*SOURCE DATA*.
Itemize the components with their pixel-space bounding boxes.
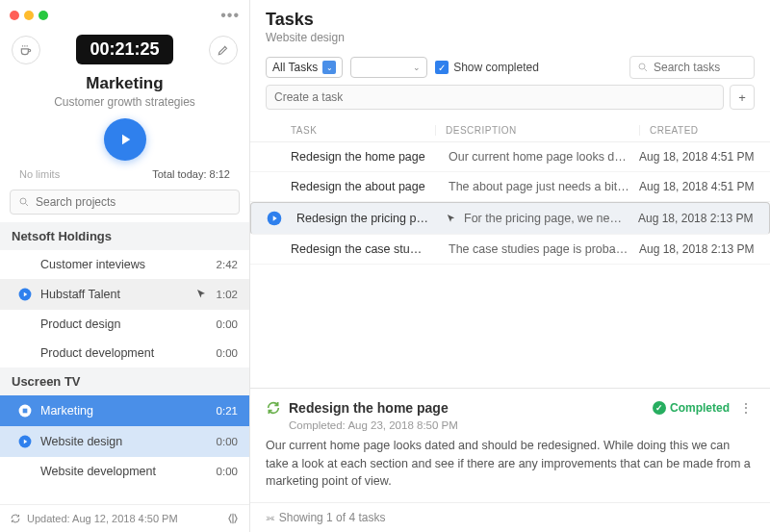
filter-all-tasks[interactable]: All Tasks ⌄ bbox=[266, 57, 343, 78]
project-name: Website development bbox=[40, 465, 209, 478]
svg-point-5 bbox=[639, 63, 645, 69]
col-task: TASK bbox=[291, 125, 435, 136]
project-name: Website design bbox=[40, 435, 209, 448]
refresh-icon[interactable] bbox=[10, 513, 21, 524]
close-window-icon[interactable] bbox=[10, 11, 19, 20]
updated-label: Updated: Aug 12, 2018 4:50 PM bbox=[27, 513, 178, 524]
task-name: Redesign the pricing page bbox=[296, 212, 441, 225]
project-time: 0:00 bbox=[217, 347, 238, 359]
play-button[interactable] bbox=[104, 118, 146, 161]
detail-completed: Completed: Aug 23, 2018 8:50 PM bbox=[289, 419, 755, 431]
project-time: 0:00 bbox=[217, 318, 238, 330]
task-name: Redesign the case studies pa… bbox=[291, 242, 435, 256]
project-row[interactable]: Product development0:00 bbox=[0, 339, 249, 367]
project-row[interactable]: Product design0:00 bbox=[0, 310, 249, 339]
project-time: 2:42 bbox=[217, 259, 238, 270]
current-project: Marketing Customer growth strategies bbox=[0, 72, 249, 114]
check-circle-icon: ✓ bbox=[653, 401, 666, 415]
titlebar: ••• bbox=[0, 0, 249, 31]
filter-secondary[interactable]: ⌄ bbox=[350, 57, 427, 78]
play-icon[interactable] bbox=[17, 287, 33, 302]
svg-rect-3 bbox=[23, 409, 28, 414]
limits-label: No limits bbox=[19, 168, 60, 180]
project-time: 1:02 bbox=[217, 289, 238, 300]
project-row[interactable]: Customer inteviews2:42 bbox=[0, 250, 249, 279]
footer-count: Showing 1 of 4 tasks bbox=[279, 511, 386, 524]
table-header: TASK DESCRIPTION CREATED bbox=[250, 117, 770, 142]
project-name: Product design bbox=[40, 317, 209, 331]
main-footer: ›› ‹‹ Showing 1 of 4 tasks bbox=[250, 502, 770, 532]
search-icon bbox=[18, 196, 30, 208]
more-menu-icon[interactable]: ••• bbox=[220, 7, 240, 24]
stop-icon[interactable] bbox=[17, 403, 33, 418]
svg-point-0 bbox=[20, 198, 26, 204]
create-task-input[interactable] bbox=[266, 85, 724, 110]
search-tasks[interactable] bbox=[629, 56, 755, 79]
project-row[interactable]: Website development0:00 bbox=[0, 457, 249, 486]
total-today: Total today: 8:12 bbox=[152, 168, 230, 180]
task-row[interactable]: Redesign the pricing pageFor the pricing… bbox=[250, 202, 770, 235]
show-completed-checkbox[interactable]: ✓ Show completed bbox=[435, 61, 539, 74]
project-name: Product development bbox=[40, 346, 209, 360]
play-icon bbox=[116, 131, 134, 148]
zoom-window-icon[interactable] bbox=[38, 11, 48, 20]
collapse-icon[interactable]: ›› ‹‹ bbox=[266, 512, 273, 523]
sidebar: ••• 00:21:25 Marketing Customer growth s… bbox=[0, 0, 250, 532]
search-projects-input[interactable] bbox=[36, 195, 231, 209]
detail-title: Redesign the home page bbox=[289, 400, 645, 416]
task-created: Aug 18, 2018 4:51 PM bbox=[639, 150, 755, 164]
search-icon bbox=[637, 62, 649, 73]
project-row[interactable]: Website design0:00 bbox=[0, 426, 249, 457]
project-time: 0:00 bbox=[217, 466, 238, 477]
project-row[interactable]: Hubstaff Talent1:02 bbox=[0, 279, 249, 310]
play-icon[interactable] bbox=[267, 211, 282, 226]
page-subtitle: Website design bbox=[266, 31, 755, 44]
add-task-button[interactable]: + bbox=[730, 85, 755, 110]
pencil-icon bbox=[217, 43, 230, 57]
filter-label: All Tasks bbox=[272, 61, 318, 74]
project-name: Customer inteviews bbox=[40, 258, 209, 271]
detail-more-icon[interactable]: ⋮ bbox=[737, 400, 755, 416]
play-icon[interactable] bbox=[17, 434, 33, 449]
project-group-header: Netsoft Holdings bbox=[0, 222, 249, 250]
col-created: CREATED bbox=[639, 125, 755, 136]
task-created: Aug 18, 2018 2:13 PM bbox=[639, 242, 755, 256]
project-name: Hubstaff Talent bbox=[40, 288, 188, 301]
task-desc: The case studies page is probably the on… bbox=[449, 242, 639, 256]
task-created: Aug 18, 2018 4:51 PM bbox=[639, 180, 755, 193]
sidebar-footer: Updated: Aug 12, 2018 4:50 PM bbox=[0, 504, 249, 532]
timer-display: 00:21:25 bbox=[76, 35, 172, 64]
project-time: 0:21 bbox=[217, 405, 238, 417]
task-created: Aug 18, 2018 2:13 PM bbox=[638, 212, 754, 225]
edit-button[interactable] bbox=[209, 36, 238, 64]
status-badge: ✓ Completed bbox=[653, 401, 730, 415]
project-time: 0:00 bbox=[217, 436, 238, 447]
project-group-header: Uscreen TV bbox=[0, 367, 249, 395]
show-completed-label: Show completed bbox=[453, 61, 539, 74]
page-title: Tasks bbox=[266, 10, 755, 30]
task-desc: The about page just needs a bit of makeu… bbox=[449, 180, 639, 193]
cursor-icon bbox=[446, 214, 459, 224]
minimize-window-icon[interactable] bbox=[24, 11, 34, 20]
task-row[interactable]: Redesign the about pageThe about page ju… bbox=[250, 172, 770, 202]
cursor-icon bbox=[195, 289, 209, 300]
main-panel: Tasks Website design All Tasks ⌄ ⌄ ✓ Sho… bbox=[250, 0, 770, 532]
expand-icon[interactable] bbox=[226, 512, 240, 525]
task-row[interactable]: Redesign the case studies pa…The case st… bbox=[250, 235, 770, 265]
task-desc: For the pricing page, we need to try out… bbox=[464, 212, 633, 225]
current-project-name: Marketing bbox=[10, 74, 240, 93]
coffee-icon bbox=[19, 43, 33, 57]
project-row[interactable]: Marketing0:21 bbox=[0, 395, 249, 426]
task-detail: Redesign the home page ✓ Completed ⋮ Com… bbox=[250, 388, 770, 502]
break-button[interactable] bbox=[12, 36, 40, 64]
task-desc: Our current home page looks dated and sh… bbox=[449, 150, 639, 164]
project-name: Marketing bbox=[40, 404, 209, 418]
task-row[interactable]: Redesign the home pageOur current home p… bbox=[250, 142, 770, 172]
task-name: Redesign the home page bbox=[291, 150, 435, 164]
search-tasks-input[interactable] bbox=[654, 61, 740, 74]
current-project-desc: Customer growth strategies bbox=[10, 95, 240, 109]
chevron-down-icon: ⌄ bbox=[413, 63, 421, 72]
sync-icon[interactable] bbox=[266, 400, 281, 416]
task-name: Redesign the about page bbox=[291, 180, 435, 193]
search-projects[interactable] bbox=[10, 190, 240, 215]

*EXERCISE DETAILS*.
An exact copy of every entry above is needed, minus the pictures.

*THE ANSWER*.
Itemize the components with their pixel-space bounding boxes.
filter-all-tasks[interactable]: All Tasks ⌄ bbox=[266, 57, 343, 78]
project-name: Website development bbox=[40, 465, 209, 478]
svg-point-5 bbox=[639, 63, 645, 69]
col-task: TASK bbox=[291, 125, 435, 136]
project-name: Website design bbox=[40, 435, 209, 448]
refresh-icon[interactable] bbox=[10, 513, 21, 524]
close-window-icon[interactable] bbox=[10, 11, 19, 20]
updated-label: Updated: Aug 12, 2018 4:50 PM bbox=[27, 513, 178, 524]
task-name: Redesign the pricing page bbox=[296, 212, 441, 225]
project-time: 0:00 bbox=[217, 347, 238, 359]
play-button[interactable] bbox=[104, 118, 146, 161]
detail-completed: Completed: Aug 23, 2018 8:50 PM bbox=[289, 419, 755, 431]
project-time: 0:00 bbox=[217, 318, 238, 330]
task-name: Redesign the case studies pa… bbox=[291, 242, 435, 256]
project-row[interactable]: Product development0:00 bbox=[0, 339, 249, 367]
project-row[interactable]: Product design0:00 bbox=[0, 310, 249, 339]
project-time: 2:42 bbox=[217, 259, 238, 270]
current-project: Marketing Customer growth strategies bbox=[0, 72, 249, 114]
check-circle-icon: ✓ bbox=[653, 401, 666, 415]
titlebar: ••• bbox=[0, 0, 249, 31]
filter-secondary[interactable]: ⌄ bbox=[350, 57, 427, 78]
play-icon[interactable] bbox=[17, 287, 33, 302]
svg-rect-3 bbox=[23, 409, 28, 414]
limits-label: No limits bbox=[19, 168, 60, 180]
project-time: 1:02 bbox=[217, 289, 238, 300]
project-row[interactable]: Customer inteviews2:42 bbox=[0, 250, 249, 279]
footer-count: Showing 1 of 4 tasks bbox=[279, 511, 386, 524]
table-header: TASK DESCRIPTION CREATED bbox=[250, 117, 770, 142]
project-name: Product design bbox=[40, 317, 209, 331]
main-footer: ›› ‹‹ Showing 1 of 4 tasks bbox=[250, 502, 770, 532]
search-icon bbox=[18, 196, 30, 208]
more-menu-icon[interactable]: ••• bbox=[220, 7, 240, 24]
stop-icon[interactable] bbox=[17, 403, 33, 418]
svg-point-0 bbox=[20, 198, 26, 204]
create-task-input[interactable] bbox=[266, 85, 724, 110]
search-tasks[interactable] bbox=[629, 56, 755, 79]
project-row[interactable]: Website development0:00 bbox=[0, 457, 249, 486]
total-today: Total today: 8:12 bbox=[152, 168, 230, 180]
task-row[interactable]: Redesign the pricing pageFor the pricing… bbox=[250, 202, 770, 235]
show-completed-checkbox[interactable]: ✓ Show completed bbox=[435, 61, 539, 74]
project-name: Product development bbox=[40, 346, 209, 360]
play-icon bbox=[116, 131, 134, 148]
zoom-window-icon[interactable] bbox=[38, 11, 48, 20]
collapse-icon[interactable]: ›› ‹‹ bbox=[266, 512, 273, 523]
sidebar: ••• 00:21:25 Marketing Customer growth s… bbox=[0, 0, 250, 532]
search-projects-input[interactable] bbox=[36, 195, 231, 209]
detail-title: Redesign the home page bbox=[289, 400, 645, 416]
task-created: Aug 18, 2018 4:51 PM bbox=[639, 150, 755, 164]
search-icon bbox=[637, 62, 649, 73]
project-row[interactable]: Website design0:00 bbox=[0, 426, 249, 457]
project-time: 0:00 bbox=[217, 466, 238, 477]
project-row[interactable]: Hubstaff Talent1:02 bbox=[0, 279, 249, 310]
play-icon[interactable] bbox=[267, 211, 282, 226]
page-subtitle: Website design bbox=[266, 31, 755, 44]
add-task-button[interactable]: + bbox=[730, 85, 755, 110]
pencil-icon bbox=[217, 43, 230, 57]
filter-label: All Tasks bbox=[272, 61, 318, 74]
project-name: Customer inteviews bbox=[40, 258, 209, 271]
detail-more-icon[interactable]: ⋮ bbox=[737, 400, 755, 416]
play-icon[interactable] bbox=[17, 434, 33, 449]
project-group-header: Netsoft Holdings bbox=[0, 222, 249, 250]
col-created: CREATED bbox=[639, 125, 755, 136]
task-created: Aug 18, 2018 2:13 PM bbox=[639, 242, 755, 256]
project-name: Hubstaff Talent bbox=[40, 288, 188, 301]
task-desc: The case studies page is probably the on… bbox=[449, 242, 639, 256]
task-created: Aug 18, 2018 4:51 PM bbox=[639, 180, 755, 193]
sidebar-footer: Updated: Aug 12, 2018 4:50 PM bbox=[0, 504, 249, 532]
timer-display: 00:21:25 bbox=[76, 35, 172, 64]
project-time: 0:21 bbox=[217, 405, 238, 417]
task-created: Aug 18, 2018 2:13 PM bbox=[638, 212, 754, 225]
edit-button[interactable] bbox=[209, 36, 238, 64]
status-badge: ✓ Completed bbox=[653, 401, 730, 415]
project-time: 0:00 bbox=[217, 436, 238, 447]
project-group-header: Uscreen TV bbox=[0, 367, 249, 395]
show-completed-label: Show completed bbox=[453, 61, 539, 74]
page-title: Tasks bbox=[266, 10, 755, 30]
task-desc: The about page just needs a bit of makeu… bbox=[449, 180, 639, 193]
cursor-icon bbox=[446, 214, 459, 224]
minimize-window-icon[interactable] bbox=[24, 11, 34, 20]
task-row[interactable]: Redesign the about pageThe about page ju… bbox=[250, 172, 770, 202]
cursor-icon bbox=[195, 289, 209, 300]
main-panel: Tasks Website design All Tasks ⌄ ⌄ ✓ Sho… bbox=[250, 0, 770, 532]
expand-icon[interactable] bbox=[226, 512, 240, 525]
task-row[interactable]: Redesign the case studies pa…The case st… bbox=[250, 235, 770, 265]
task-desc: For the pricing page, we need to try out… bbox=[464, 212, 633, 225]
current-project-name: Marketing bbox=[10, 74, 240, 93]
coffee-icon bbox=[19, 43, 33, 57]
project-row[interactable]: Marketing0:21 bbox=[0, 395, 249, 426]
task-detail: Redesign the home page ✓ Completed ⋮ Com… bbox=[250, 388, 770, 502]
break-button[interactable] bbox=[12, 36, 40, 64]
task-desc: Our current home page looks dated and sh… bbox=[449, 150, 639, 164]
project-name: Marketing bbox=[40, 404, 209, 418]
task-row[interactable]: Redesign the home pageOur current home p… bbox=[250, 142, 770, 172]
task-name: Redesign the home page bbox=[291, 150, 435, 164]
search-tasks-input[interactable] bbox=[654, 61, 740, 74]
current-project-desc: Customer growth strategies bbox=[10, 95, 240, 109]
chevron-down-icon: ⌄ bbox=[413, 63, 421, 72]
sync-icon[interactable] bbox=[266, 400, 281, 416]
task-name: Redesign the about page bbox=[291, 180, 435, 193]
search-projects[interactable] bbox=[10, 190, 240, 215]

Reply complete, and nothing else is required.